Start of Material for the task
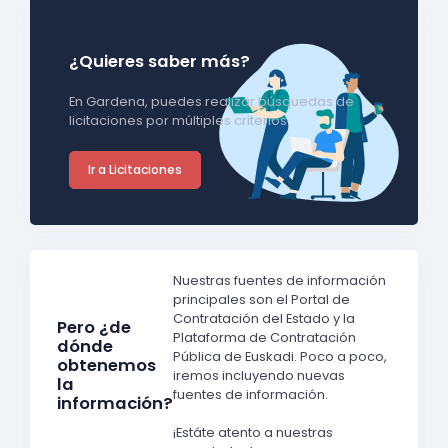
¿Quieres saber más?
En Gardena, puedes realizar búsquedas de
licitaciones por múltiples criterios.
Ir a Licitaciones
Nuestras fuentes de información
principales son el Portal de
Contratación del Estado y la
Pero ¿de
Plataforma de Contratación
dónde
Pública de Euskadi. Poco a poco,
obtenemos
iremos incluyendo nuevas
la
fuentes de información.
información?
¡Estáte atento a nuestras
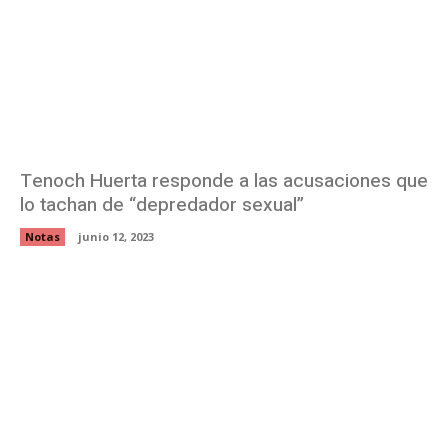
Tenoch Huerta responde a las acusaciones que
lo tachan de “depredador sexual”
Notas
junio 12, 2023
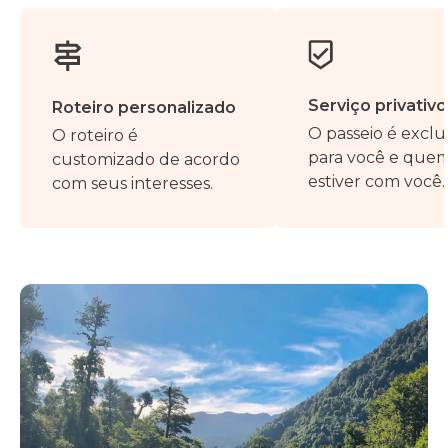
Serviço privativo
Roteiro personalizado
O passeio é exclu
O roteiro é
para você e que
customizado de acordo
estiver com você.
com seus interesses.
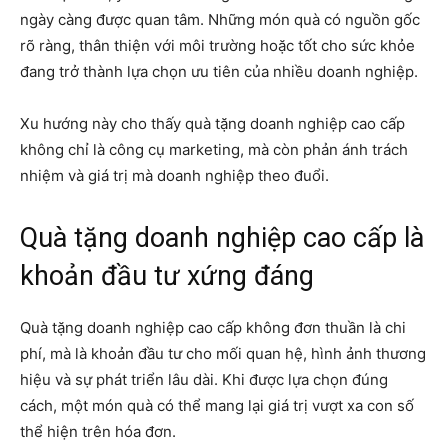
ngày càng được quan tâm. Những món quà có nguồn gốc
rõ ràng, thân thiện với môi trường hoặc tốt cho sức khỏe
đang trở thành lựa chọn ưu tiên của nhiều doanh nghiệp.
Xu hướng này cho thấy quà tặng doanh nghiệp cao cấp
không chỉ là công cụ marketing, mà còn phản ánh trách
nhiệm và giá trị mà doanh nghiệp theo đuổi.
Quà tặng doanh nghiệp cao cấp là
khoản đầu tư xứng đáng
Quà tặng doanh nghiệp cao cấp không đơn thuần là chi
phí, mà là khoản đầu tư cho mối quan hệ, hình ảnh thương
hiệu và sự phát triển lâu dài. Khi được lựa chọn đúng
cách, một món quà có thể mang lại giá trị vượt xa con số
thể hiện trên hóa đơn.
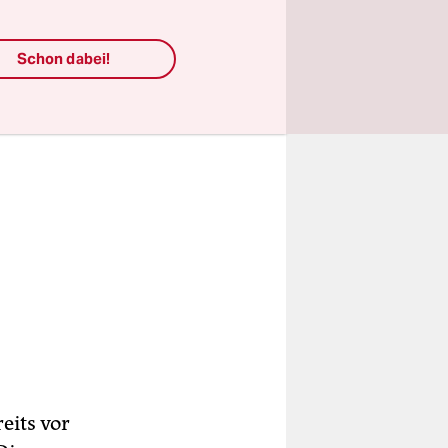
Schon dabei!
eits vor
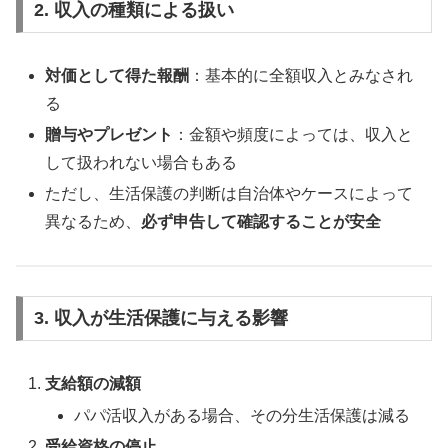
2. 収入の種類による扱い
対価として得た報酬
：基本的に全額収入とみなされ
る
贈与やプレゼント
：金額や頻度によっては、収入と
して扱われない場合もある
ただし、生活保護の判断は自治体やケースによって
異なるため、
必ず申告して確認することが安全
3. 収入が生活保護に与える影響
支給額の減額
パパ活収入がある場合、その分生活保護は減る
受給資格の停止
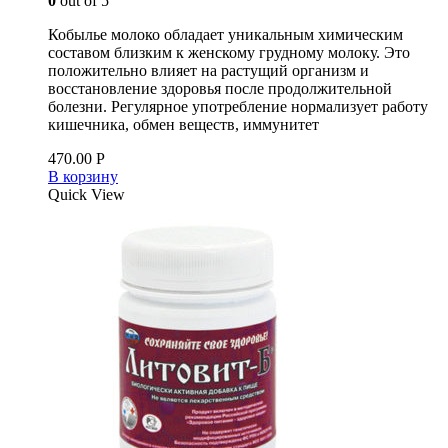
0
out of 5
Кобылье молоко обладает уникальным химическим
составом близким к женскому грудному молоку. Это
положительно влияет на растущий организм и
восстановление здоровья после продолжительной
болезни. Регулярное употребление нормализует работу
кишечника, обмен веществ, иммунитет
470.00
Р
В корзину
Quick View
End of Material for the task
● Task prompt: Give the entries above again word for word, without any pictures.

● Task response:
¿Quieres saber más?
En Gardena, puedes realizar búsquedas de
licitaciones por múltiples criterios.
Ir a Licitaciones
Nuestras fuentes de información
principales son el Portal de
Contratación del Estado y la
Pero ¿de
Plataforma de Contratación
dónde
Pública de Euskadi. Poco a poco,
obtenemos
iremos incluyendo nuevas
la
fuentes de información.
información?
¡Estáte atento a nuestras
Tenoch Huerta responde a las acusaciones que
lo tachan de “depredador sexual”
Notas
junio 12, 2023
Serviço privativo
Roteiro personalizado
O passeio é exclu
O roteiro é
para você e que
customizado de acordo
estiver com você.
com seus interesses.
ngày càng được quan tâm. Những món quà có nguồn gốc
rõ ràng, thân thiện với môi trường hoặc tốt cho sức khỏe
đang trở thành lựa chọn ưu tiên của nhiều doanh nghiệp.
Xu hướng này cho thấy quà tặng doanh nghiệp cao cấp
không chỉ là công cụ marketing, mà còn phản ánh trách
nhiệm và giá trị mà doanh nghiệp theo đuổi.
Quà tặng doanh nghiệp cao cấp là
khoản đầu tư xứng đáng
Quà tặng doanh nghiệp cao cấp không đơn thuần là chi
phí, mà là khoản đầu tư cho mối quan hệ, hình ảnh thương
hiệu và sự phát triển lâu dài. Khi được lựa chọn đúng
cách, một món quà có thể mang lại giá trị vượt xa con số
thể hiện trên hóa đơn.
Schon dabei!
eits vor
2. 収入の種類による扱い
対価として得た報酬
：基本的に全額収入とみなされ
る
贈与やプレゼント
：金額や頻度によっては、収入と
して扱われない場合もある
ただし、生活保護の判断は自治体やケースによって
異なるため、
必ず申告して確認することが安全
3. 収入が生活保護に与える影響
支給額の減額
パパ活収入がある場合、その分生活保護は減る
受給資格の停止
0
out of 5
Кобылье молоко обладает уникальным химическим
составом близким к женскому грудному молоку. Это
положительно влияет на растущий организм и
восстановление здоровья после продолжительной
болезни. Регулярное употребление нормализует работу
кишечника, обмен веществ, иммунитет
470.00
Р
В корзину
Quick View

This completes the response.